The discussion over here got me started on one of my HTM rants. It’s possible that I’ve aired variations of this on the mailing list before: It’s both one of my biggest problems with HTM and yet not exactly a problem with HTM.

Input to real neocortex is always heavily preprocessed. We’ve been talking about color but the story’s similar for all sensory input: there’s circuitry between the sensory periphery and cortex that filters and shapes the activity. This generally looks like a statistical cleanup of the sensory input, filtering out lots of information that’s unlikely to be behaviorally relevant and narrowing in on Barlow’s “suspicious coincidences.”

The resulting input to cortex isn’t just sparse and distributed, but whitened (sort of) and heavily filtered to account for the natural statistics of the stimulus space.

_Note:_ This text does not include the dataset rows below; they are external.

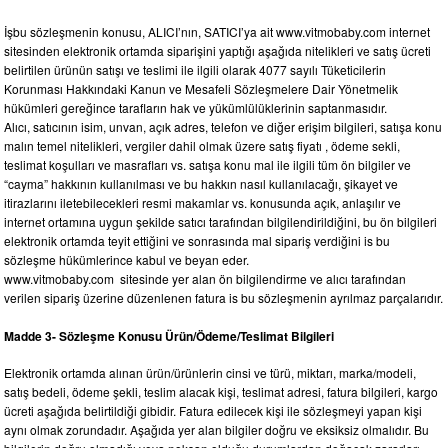
İşbu sözleşmenin konusu, ALICI’nın, SATICI’ya ait www.vitmobaby.com internet
sitesinden elektronik ortamda siparişini yaptığı aşağıda nitelikleri ve satış ücreti
belirtilen ürünün satışı ve teslimi ile ilgili olarak 4077 sayılı Tüketicilerin
Korunması Hakkındaki Kanun ve Mesafeli Sözleşmelere Dair Yönetmelik
hükümleri gereğince tarafların hak ve yükümlülüklerinin saptanmasıdır.
Alıcı, satıcının isim, unvan, açık adres, telefon ve diğer erişim bilgileri, satışa konu
malın temel nitelikleri, vergiler dahil olmak üzere satış fiyatı , ödeme sekli,
teslimat koşulları ve masrafları vs. satışa konu mal ile ilgili tüm ön bilgiler ve
“cayma” hakkının kullanılması ve bu hakkın nasıl kullanılacağı, şikayet ve
itirazlarını iletebilecekleri resmi makamlar vs. konusunda açık, anlaşılır ve
internet ortamına uygun şekilde satıcı tarafından bilgilendirildiğini, bu ön bilgileri
elektronik ortamda teyit ettiğini ve sonrasında mal sipariş verdiğini is bu
sözleşme hükümlerince kabul ve beyan eder.
www.vitmobaby.com sitesinde yer alan ön bilgilendirme ve alıcı tarafından
verilen sipariş üzerine düzenlenen fatura is bu sözleşmenin ayrılmaz parçalarıdır.
Madde 3- Sözleşme Konusu Ürün/Ödeme/Teslimat Bilgileri
Elektronik ortamda alınan ürün/ürünlerin cinsi ve türü, miktarı, marka/modeli,
satış bedeli, ödeme şekli, teslim alacak kişi, teslimat adresi, fatura bilgileri, kargo
ücreti aşağıda belirtildiği gibidir. Fatura edilecek kişi ile sözleşmeyi yapan kişi
aynı olmak zorundadır. Aşağıda yer alan bilgiler doğru ve eksiksiz olmalıdır. Bu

Is it reasonable to assume that a model of cortical processing could perform well with input where the only statistical constraint is sparseness? (I suspect not.)

It might be that HTM can do pretty well on some problems with naive SDR input, but I can’t shake the suspicion that clever preprocessing would at least make the system more performant and maybe allow it to solve new classes of problem.

I don’t exactly have a question here; it’s really just a rant. I don’t have a specific plan of action, either. I would like to hear if anyone’s thought hard about the statistical aspects of SDRs, either in general or for a specific domain.